_TASK PROMPT_
Examine the material below. Gather every line in which the string "Store" appears.

_ENTRIES SUPPLIED_
=-=-=
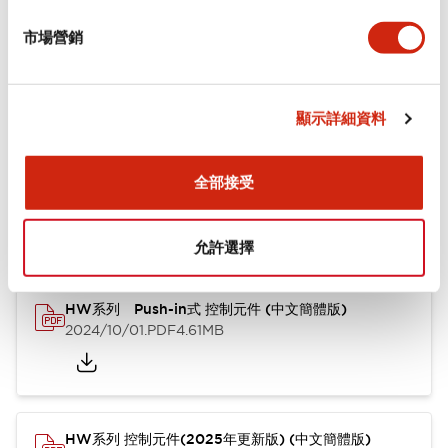
市場營銷
功能規格
顯示詳細資料
文件和檔案
全部接受
型錄和宣傳手冊
CAD檔
認證與標準
其他
允許選擇
HW系列 Push-in式 控制元件 (中文簡體版)
2024/10/01
.PDF
4.61MB
HW系列 控制元件(2025年更新版) (中文簡體版)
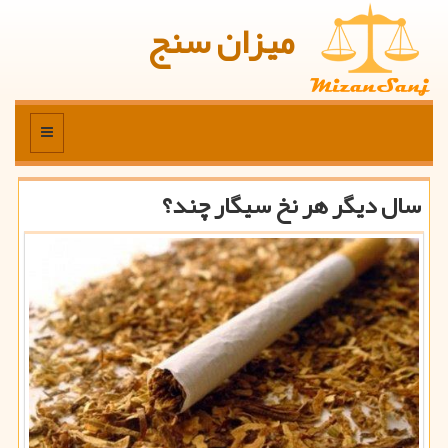
میزان سنج
منو
سال دیگر هر نخ سیگار چند؟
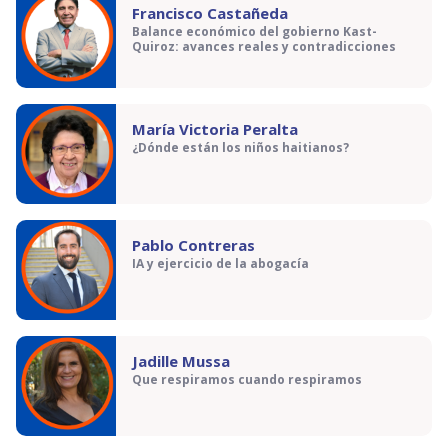
Francisco Castañeda
Balance económico del gobierno Kast-
Quiroz: avances reales y contradicciones
María Victoria Peralta
¿Dónde están los niños haitianos?
Pablo Contreras
IA y ejercicio de la abogacía
Jadille Mussa
Que respiramos cuando respiramos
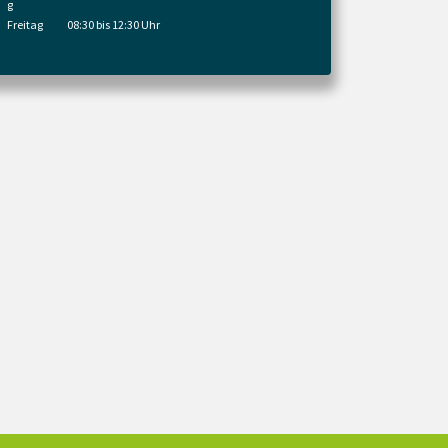
g
Freitag
08:30 bis 12:30 Uhr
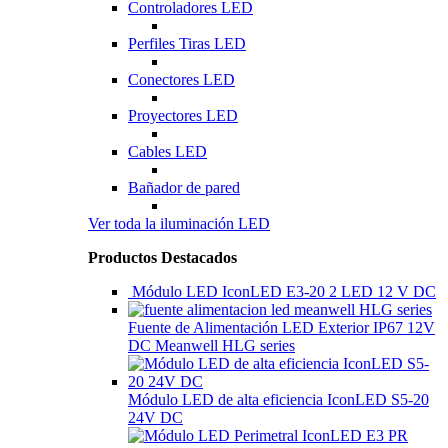
Controladores LED
Perfiles Tiras LED
Conectores LED
Proyectores LED
Cables LED
Bañador de pared
Ver toda la iluminación LED
Productos Destacados
Módulo LED IconLED E3-20 2 LED 12 V DC
Fuente de Alimentación LED Exterior IP67 12V
DC Meanwell HLG series
Módulo LED de alta eficiencia IconLED S5-20
24V DC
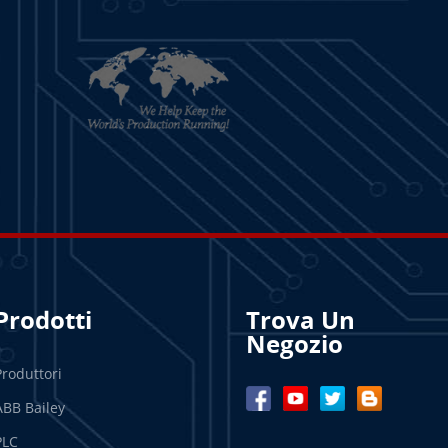
Prodotti
Trova Un
Negozio
Produttori
ABB Bailey
PLC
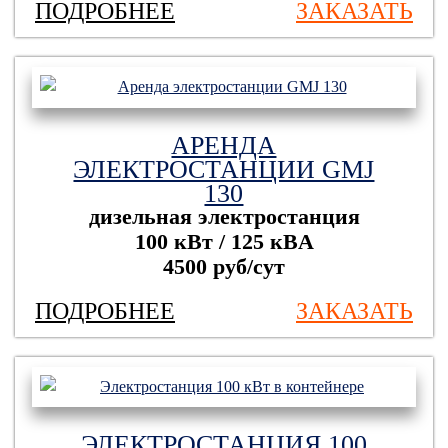
ПОДРОБНЕЕ
ЗАКАЗАТЬ
АРЕНДА
ЭЛЕКТРОСТАНЦИИ GMJ
130
дизельная электростанция
100 кВт / 125 кBА
4500 руб/сут
ПОДРОБНЕЕ
ЗАКАЗАТЬ
ЭЛЕКТРОСТАНЦИЯ 100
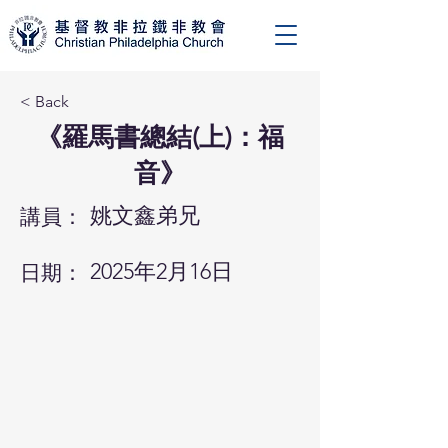
< Back
《羅馬書總結(上)：福
音》
姚文鑫弟兄
講員：
2025年2月16日
日期：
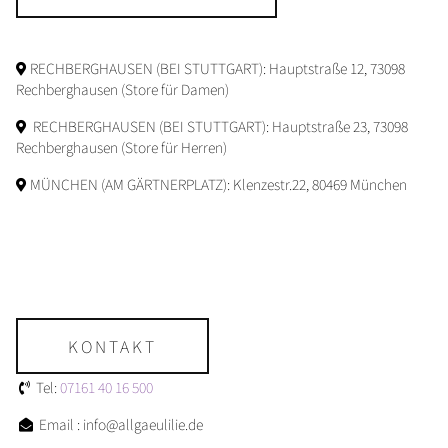
RECHBERGHAUSEN (BEI STUTTGART): Hauptstraße 12, 73098
Rechberghausen (Store für Damen)
RECHBERGHAUSEN (BEI STUTTGART): Hauptstraße 23, 73098
Rechberghausen (Store für Herren)
MÜNCHEN (AM GÄRTNERPLATZ): Klenzestr.22, 80469 München
KONTAKT
Tel:
07161 40 16 500
Email : info@allgaeulilie.de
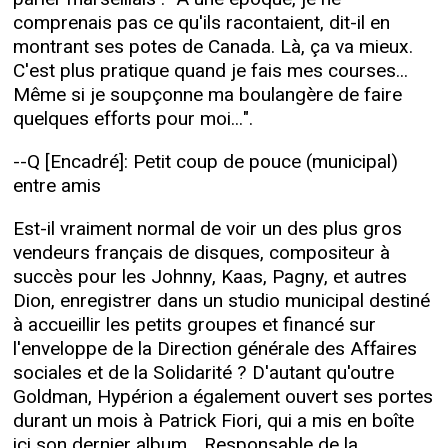
comprenais pas ce qu'ils racontaient, dit-il en
montrant ses potes de Canada. Là, ça va mieux.
C'est plus pratique quand je fais mes courses...
Même si je soupçonne ma boulangère de faire
quelques efforts pour moi...".
--Q [Encadré]: Petit coup de pouce (municipal)
entre amis
Est-il vraiment normal de voir un des plus gros
vendeurs français de disques, compositeur à
succès pour les Johnny, Kaas, Pagny, et autres
Dion, enregistrer dans un studio municipal destiné
à accueillir les petits groupes et financé sur
l'enveloppe de la Direction générale des Affaires
sociales et de la Solidarité ? D'autant qu'outre
Goldman, Hypérion a également ouvert ses portes
durant un mois à Patrick Fiori, qui a mis en boîte
ici son dernier album... Responsable de la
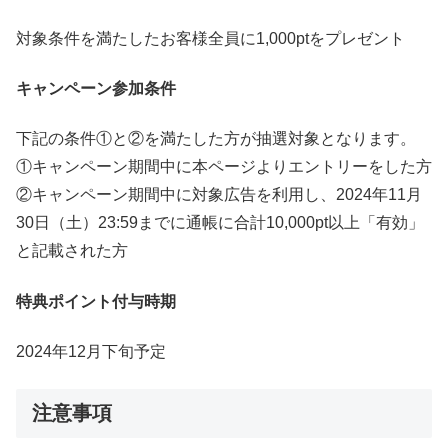
対象条件を満たしたお客様全員に1,000ptをプレゼント
キャンペーン参加条件
下記の条件①と②を満たした方が抽選対象となります。
①キャンペーン期間中に本ページよりエントリーをした方
②キャンペーン期間中に対象広告を利用し、2024年11月
30日（土）23:59までに通帳に合計10,000pt以上「有効」
と記載された方
特典ポイント付与時期
2024年12月下旬予定
注意事項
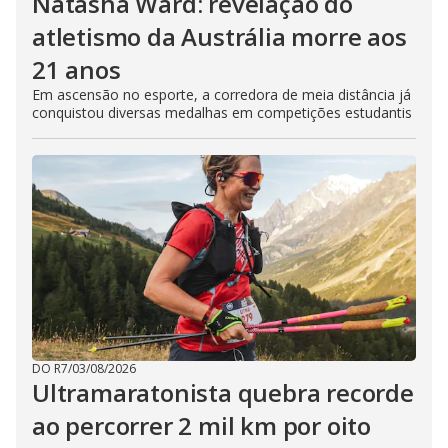
Natasha Ward: revelação do
atletismo da Austrália morre aos
21 anos
Em ascensão no esporte, a corredora de meia distância já
conquistou diversas medalhas em competições estudantis
DO R7
/
03/08/2026
Ultramaratonista quebra recorde
ao percorrer 2 mil km por oito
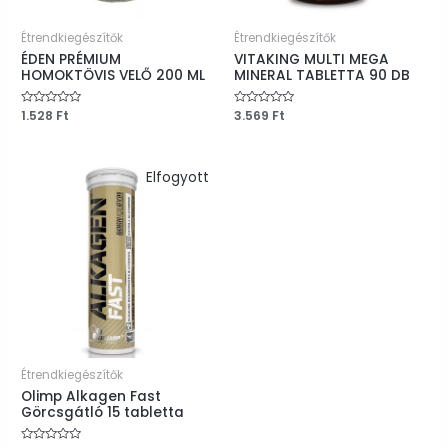
Étrendkiegészítők
Étrendkiegészítők
ÉDEN PRÉMIUM
VITAKING MULTI MEGA
HOMOKTÖVIS VELŐ 200 ML
MINERAL TABLETTA 90 DB
Értékelés:
1.528
Ft
Értékelés:
3.569
Ft
0
0
/
/
5
5
Elfogyott
Étrendkiegészítők
Olimp Alkagen Fast
Görcsgátló 15 tabletta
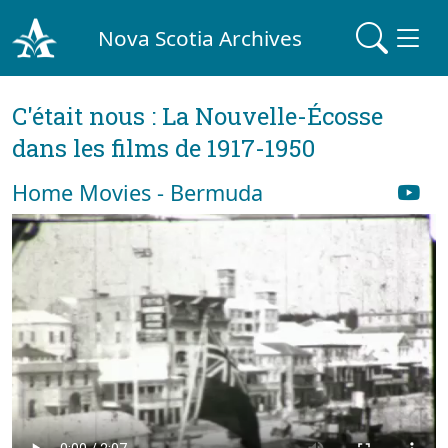
Nova Scotia Archives
C'était nous : La Nouvelle-Écosse
dans les films de 1917-1950
Home Movies - Bermuda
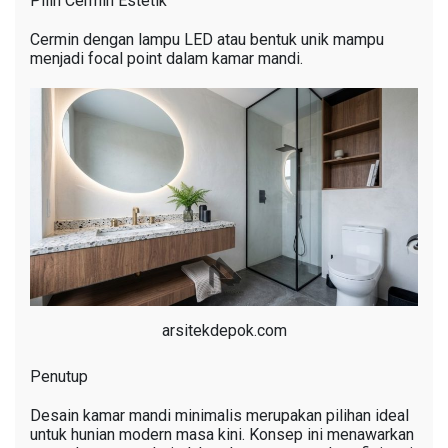
Pilih Cermin Estetik
Cermin dengan lampu LED atau bentuk unik mampu
menjadi focal point dalam kamar mandi.
arsitekdepok.com
Penutup
Desain kamar mandi minimalis merupakan pilihan ideal
untuk hunian modern masa kini. Konsep ini menawarkan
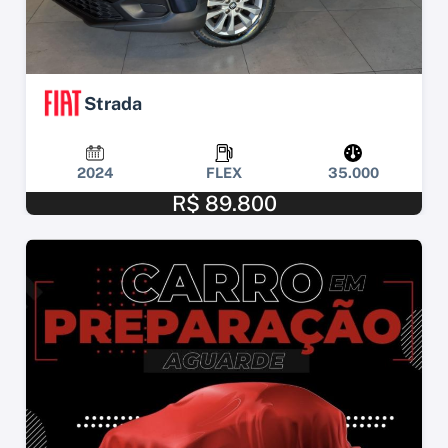
Strada
2024
FLEX
35.000
R$ 89.800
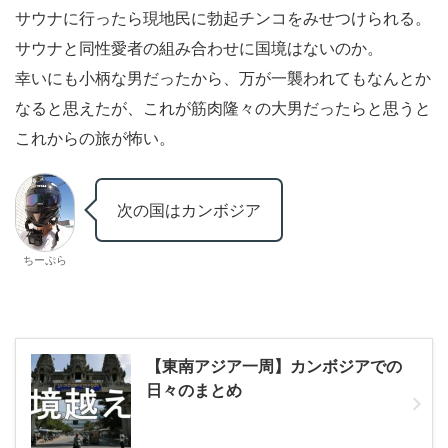
サウナに行ったら現地民に勃起チンコをみせつけられる。
サウナと同性愛者の組み合わせに国境はないのか。
幸いにも小柄な男だったから、万が一襲われてもなんとか
なると思えたが、これが筋肉隆々の大男だったらと思うと
これからの旅が怖い。
次の国はカンボジア
ちーぷら
【東南アジア一周】カンボジアでの
日々のまとめ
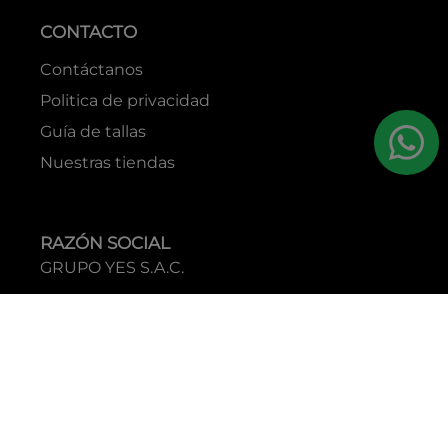
CONTACTO
Contáctanos
Politica de privacidad
Guía de tallas
Nuestras tiendas
RAZÓN SOCIAL
GRUPO YES S.A.C.
RUC
20338395290
TIENDAS
C.C Jockey Plaza
Av. Javier Prado Este 4200 - Santiago de Surco
Boulevard El Bosque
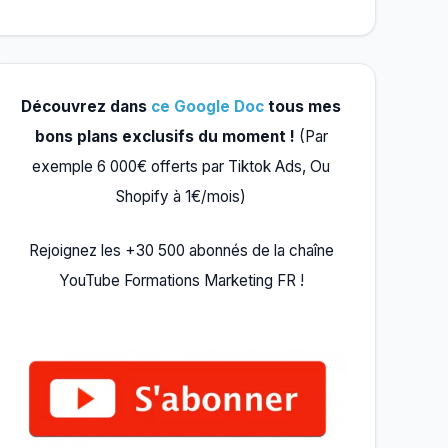
Découvrez dans
ce Google Doc
tous mes
bons plans exclusifs du moment !
(Par
exemple 6 000€ offerts par Tiktok Ads, Ou
Shopify à 1€/mois)
Rejoignez les +30 500 abonnés de la chaîne
YouTube Formations Marketing FR !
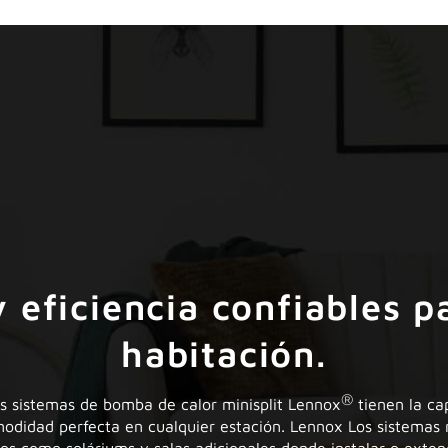
eficiencia confiables p
habitación.
®
los sistemas de bomba de calor minisplit Lennox
tienen la cap
modidad perfecta en cualquier estación. Lennox Los sistemas 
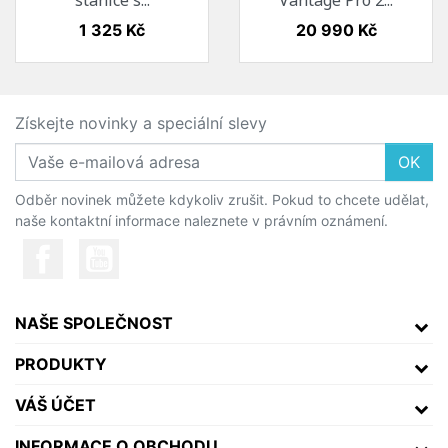
Cena
Cena
1 325 Kč
20 990 Kč
Získejte novinky a speciální slevy
OK
Odběr novinek můžete kdykoliv zrušit. Pokud to chcete udělat,
naše kontaktní informace naleznete v právním oznámení.
NAŠE SPOLEČNOST
PRODUKTY
VÁŠ ÚČET
INFORMACE O OBCHODU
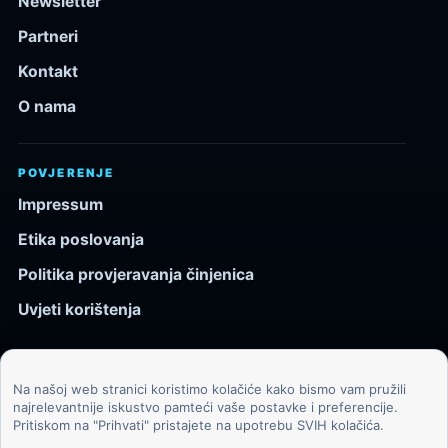
Newsletter
Partneri
Kontakt
O nama
POVJERENJE
Impressum
Etika poslovanja
Politika provjeravanja činjenica
Uvjeti korištenja
Na našoj web stranici koristimo kolačiće kako bismo vam pružili
© 2026 Kozmos.hr. Sva prava pridržana.
najrelevantnije iskustvo pamteći vaše postavke i preferencije.
Pritiskom na "Prihvati" pristajete na upotrebu SVIH kolačića.
Svemir, znanost, tehnologija i velike ideje za znatiželjne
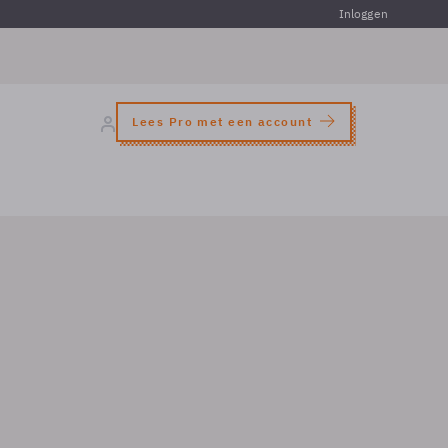
Inloggen
Lees Pro met een account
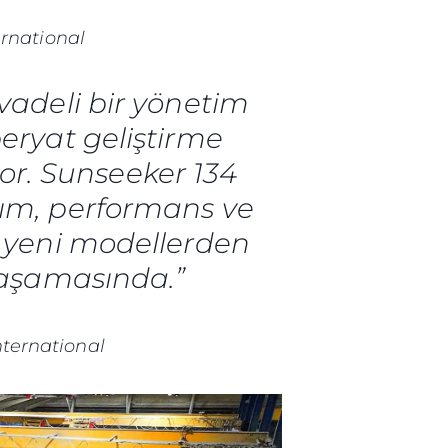
ernational
 vadeli bir yönetim
peryat geliştirme
yor. Sunseeker 134
rım, performans ve
i yeni modellerden
e aşamasında.”
nternational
=-=-=
_OUTPUT BELOW_
Rechberghausen (Store für Damen)
Rechberghausen (Store für Herren)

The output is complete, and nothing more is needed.